15 Temmuz gecesinin darbeciler için bir son olmasını dileyen Mertol, sorumluların en ağır bir şekilde cezalandırılmasını istedi.

 ‘’Hiç şüphesiz ki, darbeye teşebbüs eden, kanlı cunta hareketinin içinde yer alan, Milletine kurşun sıkan, Meclisine bomba atan bu canilerden elbette hesap sorulmalı ve en ağır şekilde cezalandırılmalıdır.’’

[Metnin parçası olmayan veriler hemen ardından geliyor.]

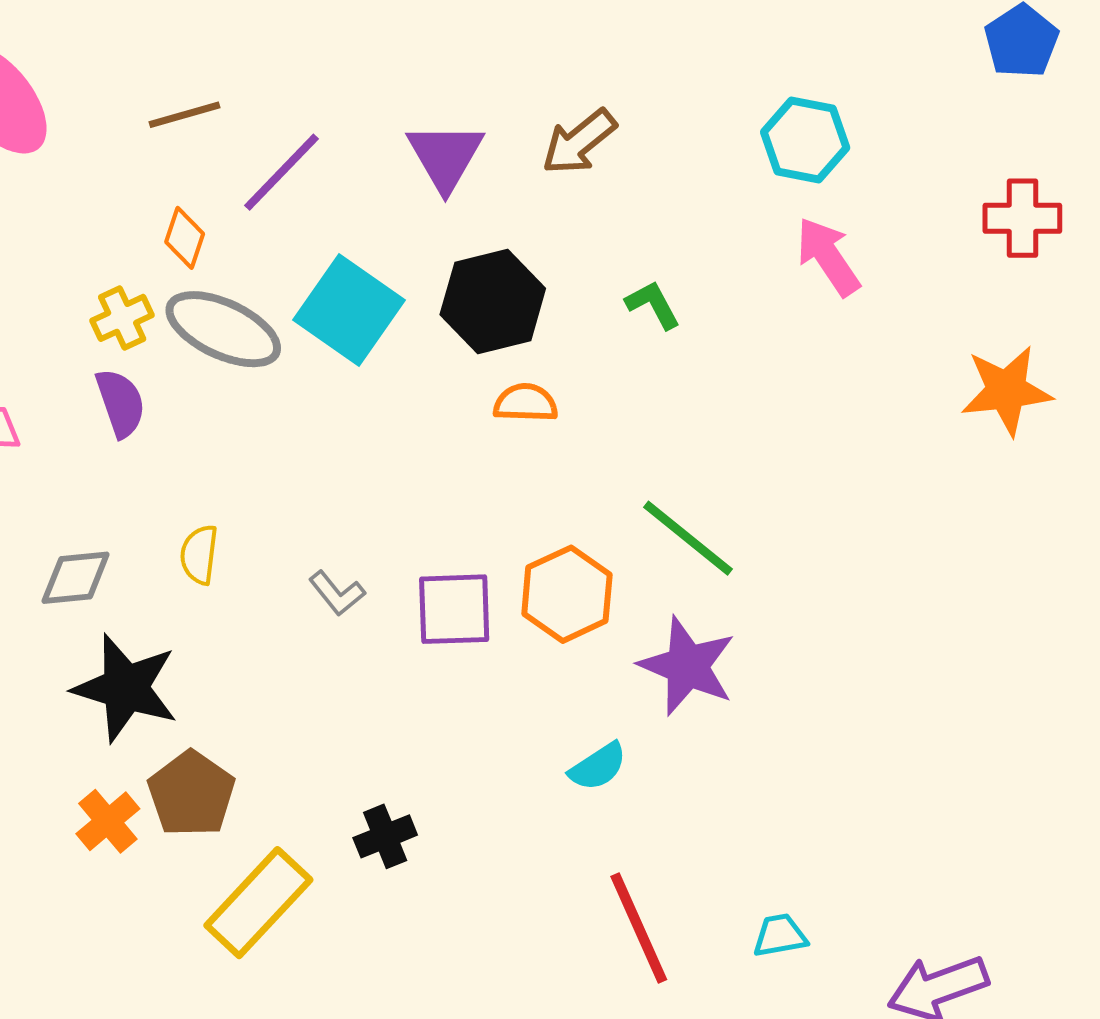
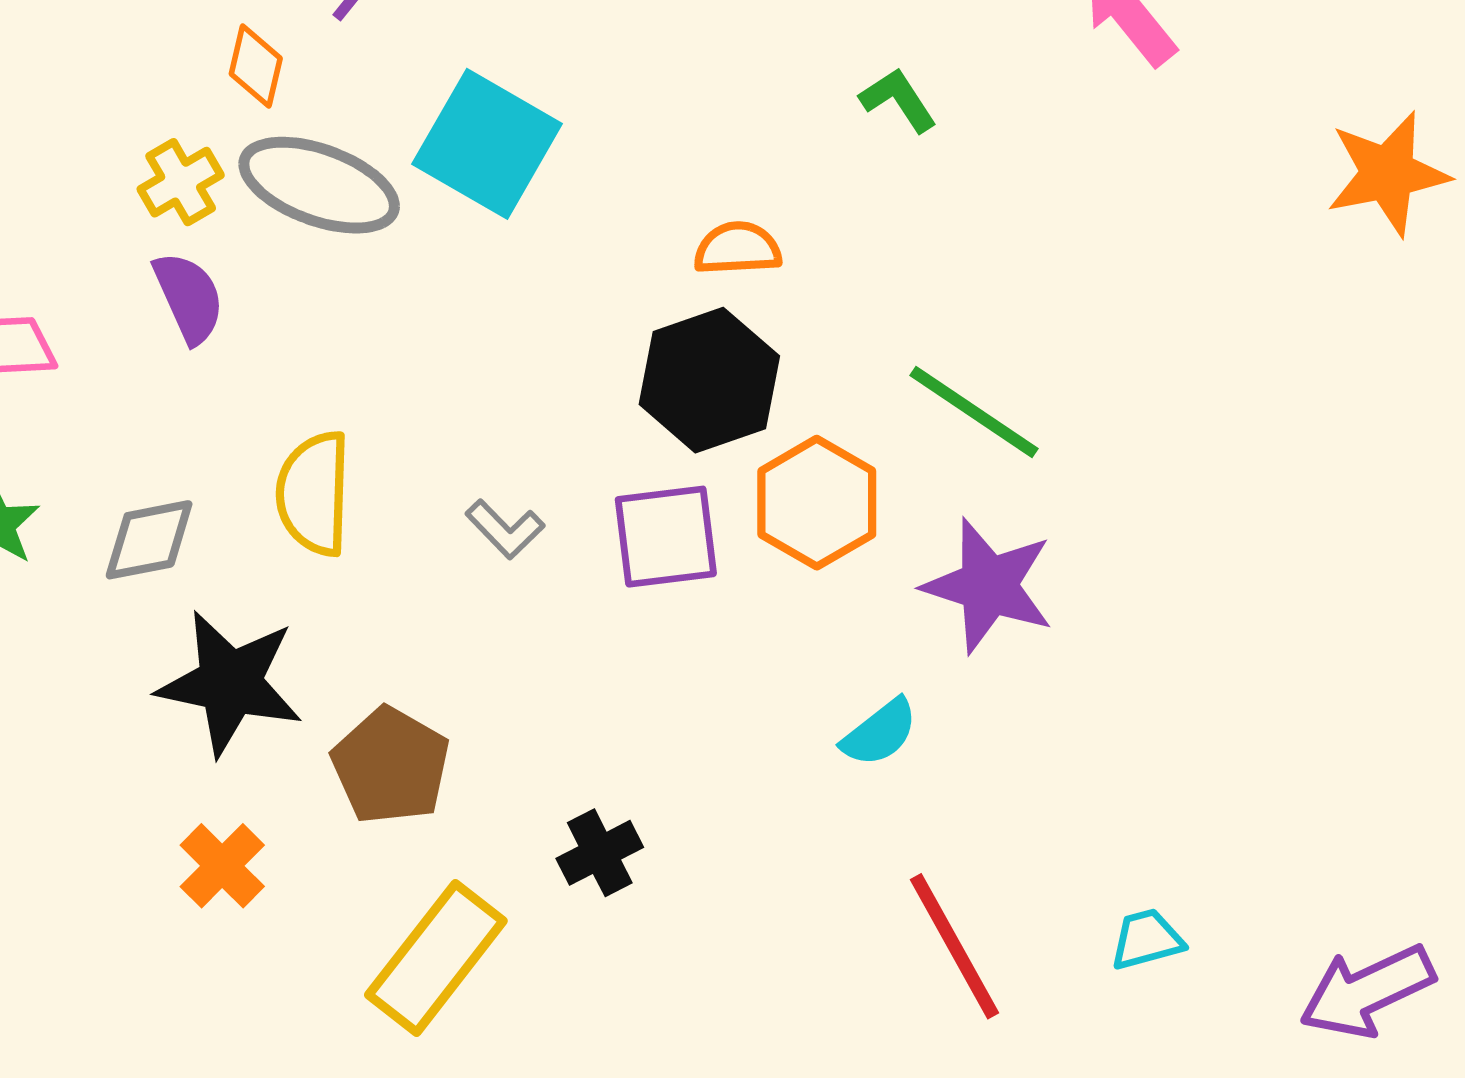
black hexagon: (493, 301) -> (709, 380), moved
yellow semicircle: (199, 555) -> (314, 493), size x1.5
brown pentagon: (191, 794) -> (391, 766), moved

Saadet Partisi Düzce İl Başkanı Mertol, darbe girişiminden sonraki birlik ve beraberliğin bir anayasa ile taçlandırılması gerektiğini ve darbecilerle vatansever askerlerin karıştırılarak ordunun yıpratılmaması gerektiğini söyledi.

“Asıl önemli olan ise; bundan sonra Türkiye’de, bir daha bırakın darbe yapmayı, hiç kimsenin darbeyi aklından bile geçiremeyeceği köklü hukuki, siyasi ve kurumsal dönüşümleri gerçekleştirmek için;   Milletin dirliğini, ülkenin ise birlik ve bütünlüğünü temin edecek olan uzlaşmacı bir anayasa mutlak suretle hayata geçirilmelidir. Aziz Milletin ortaya koyduğu birlik ve beraberlik yeni bir anayasa ile taçlandırılmalıdır. Ordunun yıpratılması gibi tarihi bir hataya düşülmemelidir. Bunun için, Ordu içindeki darbeci hainler ile vatansever Mehmetçiğin ayrımı iyi yapılmalı, Orduya, “Peygamber Ocağı” hüviyeti kazandıracak köklü düzenlemelere gidilmelidir.”

Mertol, Türkiye’nin gücünün tanka ve tüfeğe bağlı olmadığını, imanlı ve ihlaslı gençlere bağlı olduğunu söylerken, harp okullarına girişteki İmam Hatip ve Meslek Lisesi engellerinin kaldırılmasını istedi.

 ‘’Her zaman söylediğimiz gibi bir ülkenin en büyük gücü tankı, tüfeği değil, vatanına bağlı, imanlı ve ihlâslı evlatladır. Bu noktada önemli olan, askeri okulların Milli Eğitim Bakanlığı’na bağlanıp bağlanmamasından daha çok, bu okulların müfredatının, AB kriterlerine göre değil, bu Milletin tarihine ve ruh köküne uygun hale getirilmesidir. Bu çerçevede Harp okullarına girişte İmam Hatip ve Meslek lisesi mezunlarına konan engel mutlaka kaldırılmalıdır.’’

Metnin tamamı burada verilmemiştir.